440845338 N/A 2009 Dogged Press CA, US 56, 71 hardcover WorldCat: "First Trade edition"
CGDK: “Second Printing 2009”

Dashes can be ignored in an ISBN. The last digit of any ISBN is a checksum. ISBNs assigned before 2007 are 10 digits long. Newer ISBNs are 13 digits. Old 10-digit ISBNs convert to 13-digit ISBNs by prefixing with 978- and recalculating the checksum. The 978- equivalents are omitted from the above.

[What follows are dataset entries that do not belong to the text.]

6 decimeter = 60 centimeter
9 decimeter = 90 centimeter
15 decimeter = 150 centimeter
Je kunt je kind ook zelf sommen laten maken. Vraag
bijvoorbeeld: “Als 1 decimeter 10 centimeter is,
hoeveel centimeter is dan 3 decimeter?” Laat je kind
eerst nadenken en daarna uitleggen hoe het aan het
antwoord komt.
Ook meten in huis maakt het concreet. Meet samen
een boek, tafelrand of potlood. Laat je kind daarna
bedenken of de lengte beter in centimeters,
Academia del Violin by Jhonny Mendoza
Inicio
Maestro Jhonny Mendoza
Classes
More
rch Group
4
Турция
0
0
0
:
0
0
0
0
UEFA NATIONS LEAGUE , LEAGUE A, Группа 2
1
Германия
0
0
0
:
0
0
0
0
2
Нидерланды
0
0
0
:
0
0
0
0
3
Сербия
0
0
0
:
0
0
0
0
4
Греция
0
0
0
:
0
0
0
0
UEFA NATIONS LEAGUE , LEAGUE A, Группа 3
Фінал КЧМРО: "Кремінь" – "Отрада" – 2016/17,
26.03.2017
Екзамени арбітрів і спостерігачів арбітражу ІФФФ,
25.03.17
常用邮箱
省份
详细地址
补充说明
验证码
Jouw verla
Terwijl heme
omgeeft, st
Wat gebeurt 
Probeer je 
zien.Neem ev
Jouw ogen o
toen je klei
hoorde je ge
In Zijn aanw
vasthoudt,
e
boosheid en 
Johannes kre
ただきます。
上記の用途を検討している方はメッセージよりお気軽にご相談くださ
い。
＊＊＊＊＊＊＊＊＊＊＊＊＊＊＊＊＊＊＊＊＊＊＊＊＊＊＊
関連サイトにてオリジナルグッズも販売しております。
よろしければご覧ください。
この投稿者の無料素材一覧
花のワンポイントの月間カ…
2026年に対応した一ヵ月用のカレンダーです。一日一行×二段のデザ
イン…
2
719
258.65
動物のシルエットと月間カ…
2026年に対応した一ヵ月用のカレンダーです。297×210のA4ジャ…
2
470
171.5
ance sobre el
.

CGDK and WorldCat give different ISBNs for the Charnel House editions. The ISBNs given by CGDK have bad checksums. It looks like a simple typo, transposing 3 for 9 (the same pattern repeats for the -17- edition):

CGDK says: 0-327389-16-9
OCLC says: 0-927389-16-9

According to CGDK, the Charnel House editions are one printing with two different bindings. All were signed by the author. The -16- ISBN identifies the 1250 numbered copies, which are bound in linen and came in a slipcase. The -17- ISBN identifies the 26 lettered copies, which are bound in leather and came in a silk traycase with glass top.

Also according to CGDK, there were two print runs for the Dogged Press editions, in 2008 and 2009. The covers are slightly different, lighter vs darker gray, respectively. Nobody seems to have an ISBN for this edition.

Google Books only has this one title on file for Dogged Press. Also, Dogged Press is purported located in Newport Beach, CA, which is where Koontz lives. I'm wondering if Dogged is/was a vanity press set-up by Koontz to reprint Sorrows.